-- Records follows --
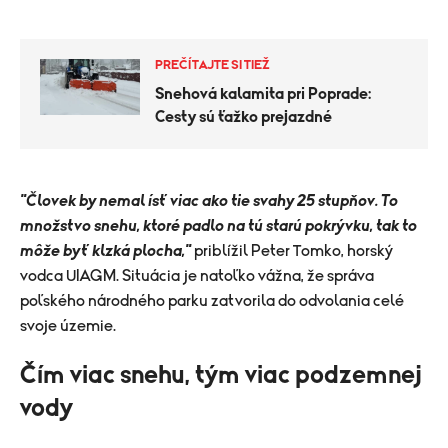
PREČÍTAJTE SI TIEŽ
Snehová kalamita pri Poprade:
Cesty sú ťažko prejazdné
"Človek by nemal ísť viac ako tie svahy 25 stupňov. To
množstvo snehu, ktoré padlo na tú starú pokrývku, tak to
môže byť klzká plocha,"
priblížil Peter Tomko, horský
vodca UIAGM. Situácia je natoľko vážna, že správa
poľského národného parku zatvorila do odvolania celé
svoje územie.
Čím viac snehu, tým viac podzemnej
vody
-- Records concluded --
**What to do:** A bare number is the whole answer: state how many lines in the data above contain "viac".

**Task response:** 2